ベネディクト様に送られたあと、私は父に連れられて屋敷の応接室へ通された。


 重厚な扉が閉まる。


 ソファへ座るよう促され、私は大人しく腰を下ろした。


 向かいのソファには父が座る。


 その瞬間、侍女のアンナが父の顔色をうかがうように一礼し、静かに部屋を出ていった。


(……え、なんで出ていくの?)


 部屋には沈黙だけが残る。


 息が詰まりそうな空気。


 時計の音だけがやけに大きく聞こえた。


 ――そのとき。


 勢いよく扉が開いた。


「フェリシア!」


「は、はい!」


 突然強く名前を呼ばれ、反射的に返事をしてしまう。


 一人の女性がまっすぐこちらへ歩いてきて、私の隣に腰を下ろした。


(え? なに? なに?)


 そこで気づく。


(アンナ、お母様を呼びに行ってたのね)


 みんな、何を考えているのか分からなすぎる。


「フェリシア……なんて可哀想な子。お母様のことは覚えている?」


「覚えています。でも、うっすらで……すみません」


 本当は違う。


 ある程度は知っている。


 けれど――知らないふりをして生きるしかない。


 バレたら終わりなんだから。


「そうなのね。大丈夫よ。お母様が何とかしてあげるから」


「エレノア、言い過ぎだ。自業自得だ」


 父が冷たく言い放つ。


(……はぁ)


 やっぱり、この人は何を考えているのか分からない。


「ヴィクトル、言い過ぎです。

やっぱりベネディクト様との婚姻なんて、無理だったのよ」


「この結婚は利益になる。互いに利がある話だ」


 父は淡々と続けた。


「ここまで手をかけて育てたのだ。成果がなければ困るだろう」


 胸が少し痛んだ。


「……私が悪いのです」


 自然と口から出た言葉。


 この人の前だと、強く出られない。


(毎日こんな思いをしてたの?)


(……私の推し、強すぎない?)


「ああ、分かっているならいい。さっさと結婚しろ。この家を救ってくれ」


「私は反対です! いつもそうやって!」


 母が立ち上がる。


「フェリシアのことを考えたことがあるの!?」


「あるとも。王太子と婚約し、権力を得て裕福に生きる。未来まで考えているのは私だ」


 言い争いが激しくなる。


 胸がざわつく。


「あの……」


 二人の声の隙間に、そっと言葉を落とした。


「帰ったばかりで、少し疲れてしまって……部屋に戻ってもよろしいでしょうか?」


 母がはっとした顔をする。


「ごめんなさい、フェリシア。あなたの言う通りね。
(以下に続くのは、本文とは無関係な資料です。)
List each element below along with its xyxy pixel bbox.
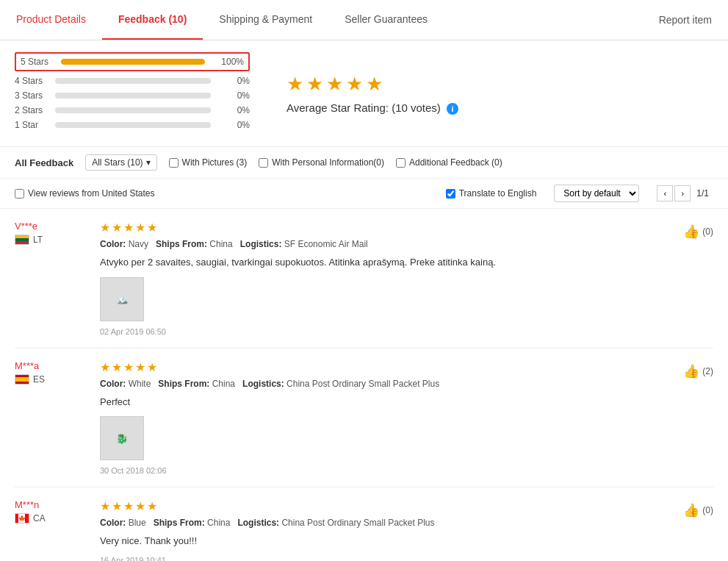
ships-from-label: Ships From: [156,239,207,249]
review-star-icon: ★ [135,499,145,513]
review-meta: Color: White Ships From: China Logistics… [100,379,657,389]
avg-stars-display: ★★★★★ [286,73,458,96]
bar-pct: 0% [217,120,250,130]
bar-track [55,107,211,113]
reviewer-country-label: CA [33,513,46,524]
review-image[interactable]: 🏔️ [100,277,144,321]
thumbs-up-icon: 👍 [683,502,699,518]
reviewer-col: V***e LT [15,221,88,336]
review-star-icon: ★ [135,360,145,374]
star-label: 1 Star [15,120,55,130]
translate-filter[interactable]: Translate to English [446,188,537,199]
review-text: Very nice. Thank you!!! [100,534,657,549]
review-content: ★★★★★ Color: Navy Ships From: China Logi… [100,221,657,336]
reviewer-country-label: LT [33,235,43,245]
bar-fill [61,59,205,65]
review-actions: 👍 (2) [669,360,713,476]
tab-feedback[interactable]: Feedback (10) [102,0,203,40]
reviewer-name[interactable]: V***e [15,221,88,232]
report-item-link[interactable]: Report item [643,1,728,39]
like-count: (2) [702,366,713,376]
prev-page-button[interactable]: ‹ [657,185,673,201]
review-item: M***a ES ★★★★★ Color: White Ships From: … [15,349,713,488]
all-stars-select[interactable]: All Stars (10) ▾ [85,154,156,171]
reviewer-name[interactable]: M***a [15,360,88,371]
review-image[interactable]: 🐉 [100,416,144,460]
avg-star-icon: ★ [346,73,363,96]
with-pictures-checkbox[interactable] [169,158,179,168]
sort-select[interactable]: Sort by default [554,185,639,202]
review-actions: 👍 (0) [669,221,713,336]
next-page-button[interactable]: › [674,185,691,201]
logistics-label: Logistics: [237,518,279,528]
color-label: Color: [100,379,126,389]
review-meta: Color: Blue Ships From: China Logistics:… [100,518,657,528]
avg-star-icon: ★ [326,73,343,96]
reviewer-col: M***n 🍁 CA [15,499,88,561]
reviewer-country-label: ES [33,374,45,385]
view-us-checkbox[interactable] [15,189,24,199]
view-us-filter[interactable]: View reviews from United States [15,188,155,199]
with-personal-checkbox[interactable] [259,158,268,168]
star-bar-row: 2 Stars 0% [15,105,250,115]
review-star-icon: ★ [147,221,157,235]
flag-ca-icon: 🍁 [15,513,29,524]
review-star-icon: ★ [100,360,110,374]
bar-pct: 0% [217,105,250,115]
bar-pct: 100% [211,57,244,67]
avg-rating-label: Average Star Rating: (10 votes) i [286,101,458,115]
info-icon[interactable]: i [447,103,458,115]
star-bar-row: 4 Stars 0% [15,76,250,86]
avg-section: ★★★★★ Average Star Rating: (10 votes) i [272,52,458,135]
reviewer-name[interactable]: M***n [15,499,88,510]
star-label: 2 Stars [15,105,55,115]
reviewer-country: 🍁 CA [15,513,88,524]
review-star-icon: ★ [112,221,122,235]
tabs-bar: Product Details Feedback (10) Shipping &… [0,0,728,40]
review-stars: ★★★★★ [100,360,657,374]
like-count: (0) [702,226,713,237]
all-feedback-label: All Feedback [15,157,73,168]
with-personal-filter[interactable]: With Personal Information(0) [259,157,384,168]
logistics-label: Logistics: [240,239,282,249]
additional-feedback-checkbox[interactable] [396,158,406,168]
like-count: (0) [702,505,713,515]
review-star-icon: ★ [100,499,110,513]
with-pictures-filter[interactable]: With Pictures (3) [169,157,248,168]
tab-product-details[interactable]: Product Details [0,0,102,40]
review-star-icon: ★ [123,221,134,235]
translate-checkbox[interactable] [446,189,455,199]
review-item: M***n 🍁 CA ★★★★★ Color: Blue Ships From:… [15,487,713,561]
like-button[interactable]: 👍 (2) [683,363,713,379]
avg-star-icon: ★ [286,73,303,96]
like-button[interactable]: 👍 (0) [683,224,713,240]
thumbs-up-icon: 👍 [683,224,699,240]
color-label: Color: [100,518,126,528]
star-bar-row: 1 Star 0% [15,120,250,130]
star-bar-row: 3 Stars 0% [15,90,250,101]
review-star-icon: ★ [147,360,157,374]
chevron-down-icon: ▾ [146,157,151,168]
reviewer-col: M***a ES [15,360,88,476]
tab-guarantees[interactable]: Seller Guarantees [328,0,444,40]
color-label: Color: [100,239,126,249]
page-nav: ‹ › 1/1 [657,185,713,201]
bar-track [55,93,211,99]
additional-feedback-filter[interactable]: Additional Feedback (0) [396,157,502,168]
bar-pct: 0% [217,76,250,86]
tab-shipping[interactable]: Shipping & Payment [203,0,328,40]
review-stars: ★★★★★ [100,499,657,513]
bar-track [61,59,205,65]
review-star-icon: ★ [112,360,122,374]
review-star-icon: ★ [147,499,157,513]
flag-lt-icon [15,235,29,245]
like-button[interactable]: 👍 (0) [683,502,713,518]
review-star-icon: ★ [112,499,122,513]
review-item: V***e LT ★★★★★ Color: Navy Ships From: C… [15,209,713,349]
star-bars: 5 Stars 100% 4 Stars 0% 3 Stars 0% 2 Sta… [15,52,250,135]
star-label: 4 Stars [15,76,55,86]
review-text: Atvyko per 2 savaites, saugiai, tvarking… [100,255,657,270]
star-label: 5 Stars [21,57,61,67]
review-star-icon: ★ [123,499,134,513]
review-date: 16 Apr 2019 10:41 [100,556,657,562]
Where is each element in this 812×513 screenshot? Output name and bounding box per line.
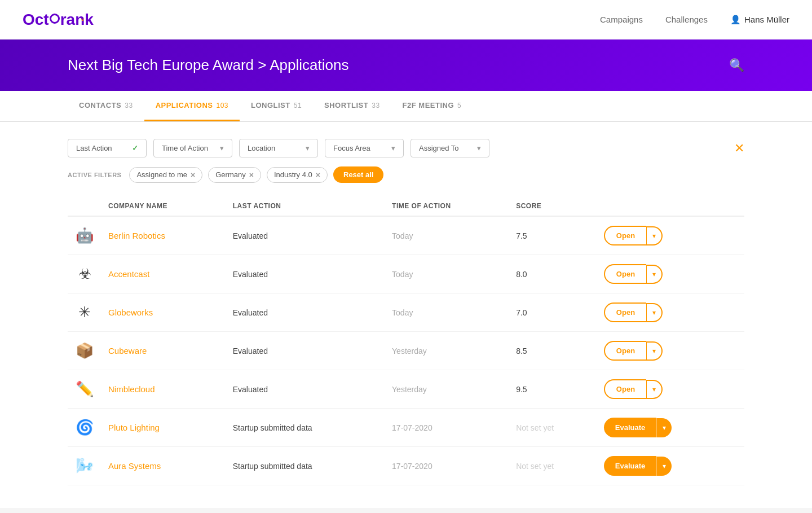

帰ったばかりなのに……」


「では、失礼します」


 部屋を出ると、待っていたアンナが静かに頭を下げた。


「お部屋へご案内いたします」


 私は黙って後をついていく。


 長い廊下を進み、扉の前で止まった。


「こちらでございます」


 扉を開ける。


 ――フェリシアの部屋だった。


(……わ)


 思わず少しテンションが上がる。


(推しの部屋……聖地巡礼じゃん……)


「アンナ、ごめん。少し一人にしてくれる?」


「かしこまりました。お呼びでしたらベルをお鳴らしください」


 静かに扉が閉まる。


 その音を聞いた瞬間、私はベッドへダイブした。


「……はぁぁ……」


 天井を見上げる。


 こんな生活、ずっと続くのは嫌だ。


 言い争う声。


 本音の見えない家族。


 何を考えているのか分からない人たち。


 ――ふと、自分の家族を思い出した。


 あまり覚えていないけれど、よく喧嘩をしていた。


 母は何も教えてくれなかった。


 でも、借金の請求書を見れば分かった。


 父は――母と私を置いて逃げたのだ。


 だから。


 言い争いを見るのは、苦しい。


 私はベッドから起き上がった。


「……うわ」


 思わず声が出た。


 鏡の中に写っているのは、燃えるような赤い髪。

 高校生の私の髪はもっと地味だったのに、今の私はモデルさんみたいに華やかなウェーブがかった赤髪が背中まで流れている。

 しかも、美女。

 大人っぽくて、鼻筋がすっと通っていて、瞳の力がめちゃくちゃ強い。


 まさに、私がゲームで「このビジュアル、神!」って崇めてた、あのフェリシアそのものだった。



(……やば、現実なんだ、これ)



 この圧倒的な美女の顔も、今私が動かしているこの体も。


 そして、さっきの「くそお父さん」に詰め寄られてた、この子のハードな人生も。

 もしこのまま、私がビビって何もしなかったら。

 フェリシアはあの冷え切った家の中で、心を壊して……最後には最悪の結末を迎えてしまう。



(……そんなの、絶対嫌!)


 私は鏡の中のフェリシアの頬を、自分の手でパシッ!と叩いた。気合注入。

 中身はただの高校生だけど。


「ファンが推しを不幸にしてどうするのよ。そんなのファン失格じゃん!」


 鏡の中の「大人な美人」が、私と同じように、負けん気の強い顔で笑った気がした。


 私は勢いよくベルを鳴らした。


「お嬢様、お呼びでしょうか?」


(早っ!? このベルすごい!)


「アンナ、料理室へ案内してくれる?」


「かしこまりました、お嬢様」


 今の私は――


 猪突猛進なんだから。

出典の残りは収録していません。